理科教師塾の整備

小学校の理科室を再現

「探究心を喚起する小学校理科教室」を目指して

平成27年度、「理科教師塾」と命名された本学の理科実験室は、理科教師塾の基本方針に基づいて「探究心を喚起する小学校理科教室」を目指し、整備を進めてまいりました。小学校第3~6学年で使用するすべての実験器具・備品類はもちろんのこと、質の高い感動を覚えることができる高性能顕微鏡、ICT機器等の整備は、理科の指導力の高い先生を養成するにふさわしい内容であり、実感を大切にする理科教師塾の基本方針そのものです。「実感を伴う理解」「感動からの学び」によって理科の教師力がぐんぐん伸びています。

理科実験室

「理科教育法」「理科実験の指導法」などの講義はもちろんのこと、IPU理科マイスターの育成も充実した設備の整った理科実験室で行います。
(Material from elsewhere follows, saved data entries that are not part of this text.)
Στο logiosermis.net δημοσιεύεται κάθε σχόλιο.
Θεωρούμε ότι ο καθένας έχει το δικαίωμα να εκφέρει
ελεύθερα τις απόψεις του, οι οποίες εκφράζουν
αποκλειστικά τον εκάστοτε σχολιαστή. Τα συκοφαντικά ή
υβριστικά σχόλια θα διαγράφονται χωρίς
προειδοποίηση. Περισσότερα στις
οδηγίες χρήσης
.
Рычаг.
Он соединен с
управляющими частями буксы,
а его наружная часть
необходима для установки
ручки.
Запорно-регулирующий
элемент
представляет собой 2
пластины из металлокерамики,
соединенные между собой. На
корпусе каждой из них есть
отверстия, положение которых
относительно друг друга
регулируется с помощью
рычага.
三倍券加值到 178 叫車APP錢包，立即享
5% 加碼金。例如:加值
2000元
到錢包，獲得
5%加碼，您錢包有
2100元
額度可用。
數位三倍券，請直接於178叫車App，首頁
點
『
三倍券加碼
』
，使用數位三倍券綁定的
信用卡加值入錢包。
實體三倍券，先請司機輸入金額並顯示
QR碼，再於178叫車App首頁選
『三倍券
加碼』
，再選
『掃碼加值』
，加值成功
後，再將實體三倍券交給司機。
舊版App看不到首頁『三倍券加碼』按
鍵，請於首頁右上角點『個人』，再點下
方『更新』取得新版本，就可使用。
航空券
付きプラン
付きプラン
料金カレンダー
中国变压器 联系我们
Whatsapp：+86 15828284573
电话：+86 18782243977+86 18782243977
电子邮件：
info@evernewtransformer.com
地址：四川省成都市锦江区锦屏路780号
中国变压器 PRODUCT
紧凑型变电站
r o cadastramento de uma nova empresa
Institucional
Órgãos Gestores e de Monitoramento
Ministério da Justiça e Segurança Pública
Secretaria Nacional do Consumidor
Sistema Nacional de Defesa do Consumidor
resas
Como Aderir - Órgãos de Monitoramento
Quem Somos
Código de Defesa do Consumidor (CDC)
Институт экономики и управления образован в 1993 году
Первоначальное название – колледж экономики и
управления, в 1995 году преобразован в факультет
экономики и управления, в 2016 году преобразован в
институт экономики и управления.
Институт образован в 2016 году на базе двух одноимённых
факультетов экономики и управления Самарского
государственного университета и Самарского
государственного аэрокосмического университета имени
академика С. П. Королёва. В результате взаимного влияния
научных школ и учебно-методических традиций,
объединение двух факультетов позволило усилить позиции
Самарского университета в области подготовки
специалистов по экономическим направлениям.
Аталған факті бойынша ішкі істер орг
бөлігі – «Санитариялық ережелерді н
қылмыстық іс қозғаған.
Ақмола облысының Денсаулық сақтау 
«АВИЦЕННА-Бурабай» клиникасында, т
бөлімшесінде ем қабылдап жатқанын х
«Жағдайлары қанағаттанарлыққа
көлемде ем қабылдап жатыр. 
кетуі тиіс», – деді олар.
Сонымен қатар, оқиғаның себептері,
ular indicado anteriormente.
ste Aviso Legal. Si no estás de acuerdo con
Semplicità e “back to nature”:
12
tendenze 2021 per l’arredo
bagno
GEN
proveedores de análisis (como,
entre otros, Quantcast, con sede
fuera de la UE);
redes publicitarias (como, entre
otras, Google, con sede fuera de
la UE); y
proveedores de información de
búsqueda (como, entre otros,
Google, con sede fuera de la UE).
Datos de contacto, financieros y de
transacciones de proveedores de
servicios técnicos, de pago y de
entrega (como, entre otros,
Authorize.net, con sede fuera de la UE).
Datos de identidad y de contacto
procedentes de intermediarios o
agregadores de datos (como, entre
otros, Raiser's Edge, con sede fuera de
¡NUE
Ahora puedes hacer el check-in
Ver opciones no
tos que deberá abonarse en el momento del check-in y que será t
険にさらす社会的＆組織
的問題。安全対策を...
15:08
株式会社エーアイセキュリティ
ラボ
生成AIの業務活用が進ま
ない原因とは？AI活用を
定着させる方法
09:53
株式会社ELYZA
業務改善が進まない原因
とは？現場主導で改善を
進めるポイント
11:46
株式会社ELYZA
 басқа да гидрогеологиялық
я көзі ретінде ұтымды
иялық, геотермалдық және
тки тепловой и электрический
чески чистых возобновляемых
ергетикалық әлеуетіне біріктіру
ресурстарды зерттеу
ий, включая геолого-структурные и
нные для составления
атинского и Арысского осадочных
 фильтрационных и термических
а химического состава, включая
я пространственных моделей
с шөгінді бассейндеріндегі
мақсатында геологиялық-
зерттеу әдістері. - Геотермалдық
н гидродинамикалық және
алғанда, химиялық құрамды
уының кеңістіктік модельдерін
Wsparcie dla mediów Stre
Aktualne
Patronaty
実験台を12台整備した理科実験室は、小学校の理科教室そのもの、60人が一斉に学ぶことができます。

高性能顕微鏡の導入

高性能双眼実体顕微鏡25台、現有20台に加えて補充用高性能顕微鏡5台、写真撮影装置を装着した高性能位相差顕微鏡1台、野鳥観察用の双眼鏡13台と望遠鏡4台を導入しています。より効果的に事物現象を観察ができるだけでなく、より質の高い感動を覚えることができる観察機器は、理科好きを育てるには必要不可欠です。

実験器具・備品、豊富な消耗品類

小学校理科の第3から6学年までの授業で必要となるほぼすべての実験器具類、その収納に必要な備品等を整備しました。また消耗品、例えば気体検知管、薬品などは、学生が納得できるまで繰り返し実験できるよう準備しています。仮説を観察、実験などを通して実証する場合、試行を繰り返すことのできる環境は、学習意欲を高め、実感を伴った理解を図ることができます。

ICT機器の整備

単焦点プロジェクタ、移動用スクリーン、教材提示装置とノート型コンピュータを設置し、最新のICT環境を整備しています。実験器具や薬品、説明資料を拡大投影できるようにして、ICT活用のポイントを学び、体得することができます。ICT環境に慣れ親しむことで、日常的に使いこなせる力を身に付けていきます。

動植物飼育の飼育栽培・掲示物

教室に入っただけで理科の学習環境が目に飛び込むように、キンギョ、ミナミメダカ、カワエビ、タニシなどの小動物、ホウセンカ、インゲンマメ、イネ、ワタ、などの植物を季節の変化と合わせながら栽培しています。自然に触れる機会を増やすだけでなく、飼育方法や見せ方も学ぶことができます。また、動物の拡大写真、人体のしくみ図や観察スケッチなどを掲示して、小学校の理科教室を再現しています。

収納・管理

各実験器具にラベルを貼り、同時に使う器具類をセットにして収納ボックスに収める、収納棚にラベルを貼るなど、すぐに実験が行うことができるように整え、管理をしています。負担なく授業で実験をするには、こうした収納や管理が大切であることを知ることができます。